Natuurlijk help je iemand in armoede in het nu door hem of haar uit de financiële nood te helpen. Maar om duurzaam de vicieuze cirkel te doorbreken van de overdracht van armoede op de volgende generaties moet de structurele oplossing gezocht worden in het onderwijs. Dan moet de overheid wel betrapt kunnen worden op een toekomstvisie om die armoede ook duurzaam aan te willen pakken. Dus investeren in onderwijs waarbij kansengelijkheid voorop moet staan.

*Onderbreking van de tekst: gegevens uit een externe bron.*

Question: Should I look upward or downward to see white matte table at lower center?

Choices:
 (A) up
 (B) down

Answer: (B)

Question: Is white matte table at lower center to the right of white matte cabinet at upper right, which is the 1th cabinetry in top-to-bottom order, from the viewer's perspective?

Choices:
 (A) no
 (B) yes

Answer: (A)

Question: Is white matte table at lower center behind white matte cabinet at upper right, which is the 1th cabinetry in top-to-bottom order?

En niet: één miljard bezuinigen op het hoger onderwijs; extra bezuinigen op wetenschappelijk onderzoek; boeken, kranten, tijdschriften, voorstellingen, evenementen en musea worden duurder en datzelfde geldt voor sportscholen. Ook op gymnastiek wordt bezuinigd; de subsidie voor de brede brugklassen verdwijnt; subsidies voor mbo-leerlingen (voor aansluiting op het hbo) verdwijnen; subsidie voor het stagefonds verdwijnt; het collegegeld wordt verhoogd; de studiefinanciering neemt af; langstudeerders betalen een boete. Leraren worstelen nog steeds met een goed advies aan leerlingen van groep 8 voor hun vervolgstudie; dure bijlessen en tentamentrainingen nemen fors toe; er zijn te weinig leraren en docenten. Subsidies voor twee initiatieven voor meer kansengelijkheid verdwijnen; een programma voor extra buitenschoolse activiteiten aan basis- en middelbare scholen verdwijnt; er wordt bezuinigd op het gemeentelijk onderwijsachterstandenbeleid (schakelklassen en zomerscholen); de schoolmaaltijden blijven, maar er wordt minder geld voor begroot. Kortom: allemaal bezuinigingen op het onderwijs die het niet beter maken om kansengelijkheid te bieden en kinderen van arme ouders te helpen. Sterker nog: die kinderen zouden eigenlijk bevoordeeld moeten worden. Het lijkt er dus op dat steeds minder kinderen de kans krijgen die ik heb gehad. Namelijk door met onderwijs een stap te zetten uit de (relatieve) armoede.
Verantwoording
Tim ‘s Jongers, Armoede uitgelegd aan mensen met geld, De Correspondent, 2024
Milio van de Kamp, Misschien moet je iets lager mikken, uitgeverij Atlas, Amsterdam, 2023,
Ron Meijer, De onmisbaren, Prometheus, 2021
Punt. Of had jij nog wat?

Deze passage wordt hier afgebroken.